My research is motivated by my interest in harnessing large, untargeted biological data to better understand, predict, and monitor human disease. More broadly, I’m interested in using personalized medicine approaches for public health.

My main project so far has been a large meta-analysis of case-control gut microbiome datasets across multiple disease states. We found generalizable insights about patterns of disease-associated microbiome shifts: it turns out that you can characterize disease-associated microbiome shifts by their extent (how many bacteria are changed) and directionality (whether you have too many “bad” bacteria or not enough “good” bacteria). Also, we showed that most disease-associated bacteria in individual studies are not specific to one disease. This means that finding an association in one study really isn’t enough to identify putative biomarkers or causal mechanisms, and we’ll need to work harder to validate our findings with experiments and further meta-analyses.

I learned a lot about data collection and processing from this project, and have put the raw processed data on Zenodo. I also used this project as an opportunity to practice reproducible, open science, and I’m proud that every analysis in the paper can be re-made with the code on my github. I also wrote a blog post talking about my experience writing this paper on Nature Microbiology’s behind the paper blog series.

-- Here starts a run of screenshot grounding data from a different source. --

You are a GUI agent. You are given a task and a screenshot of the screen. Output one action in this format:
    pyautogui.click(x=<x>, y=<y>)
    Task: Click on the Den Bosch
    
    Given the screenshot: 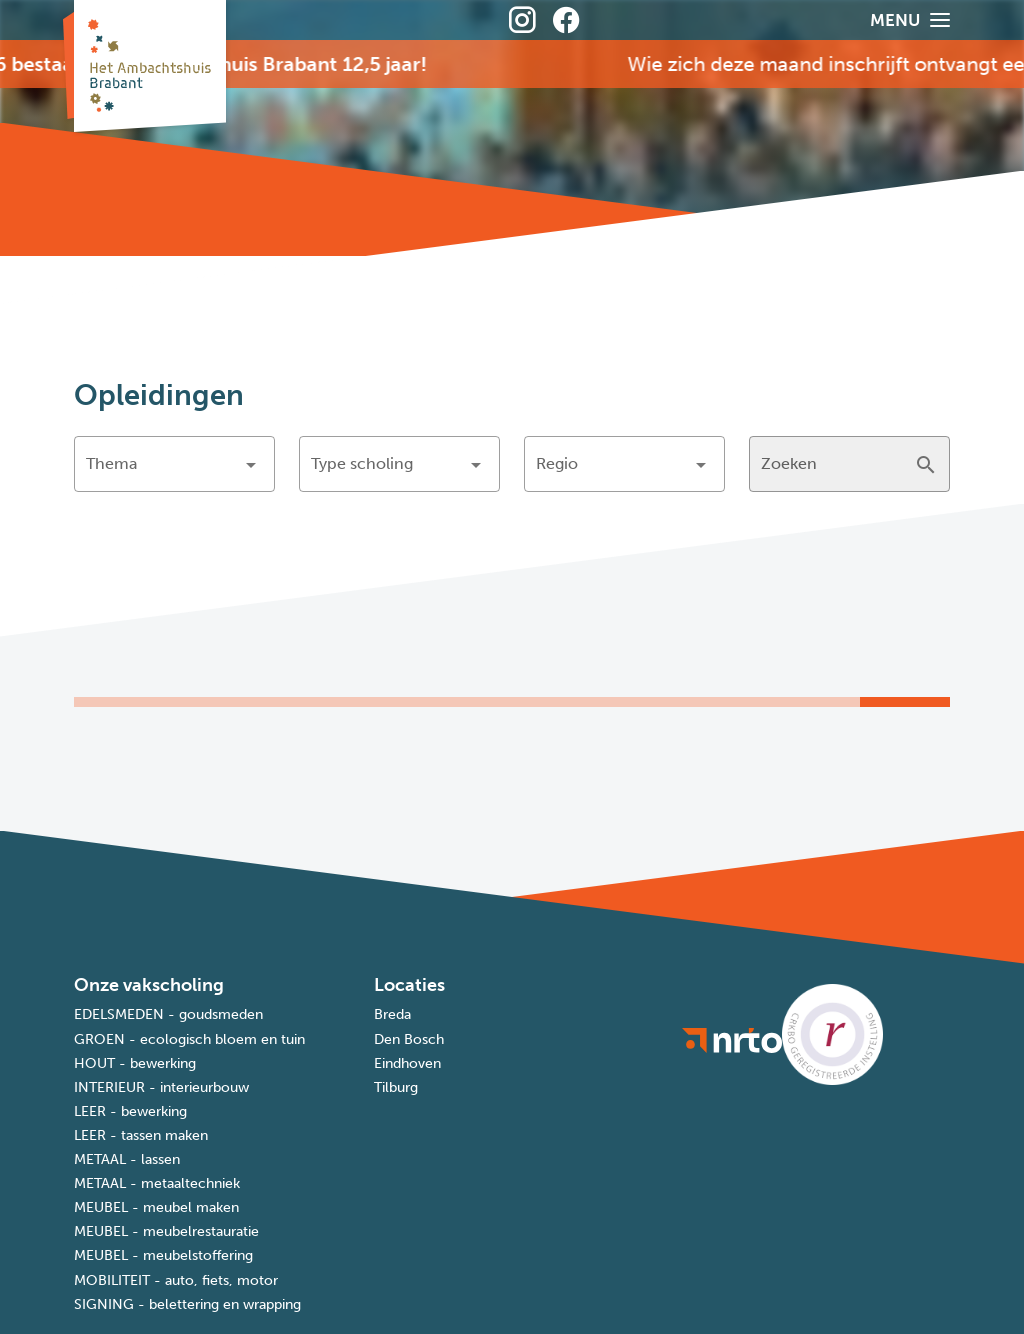 What is the action you would take?
    pyautogui.click(x=409, y=1039)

I’m also starting to think about how to use untargeted serum metabolomics to diagnose disease. We’re hoping to approach untargeted metabolomics with the same “quick, dirty, and good enough” spirit that next-generation sequencing bioinformaticians took to revolutionize genomics. (Shh… don’t tell your analytical chemist friends!)

I also work on some other projects around the lab. I’ve done work on the Underworlds project in our lab, mining sewage for useful public health information. Soon we’ll be starting to look at antibiotics and antibiotic resistance genes in sewage to better understand how they spread in the environment and how humans affect that spread. I’m also analyzing a clinical collaborator’s dataset of lung, stomach, and throat microbiomes of over 200 pediatric patients with various aerodigestive conditions.

Finally, I’m interested in tool development. I’ve contributed significantly to our in-house 16S processing pipeline (yo and check out those docs tho!), to the re-implementation of distribution-based OTU clustering, and to a method to correct for batch effects across case-control microbiome studies.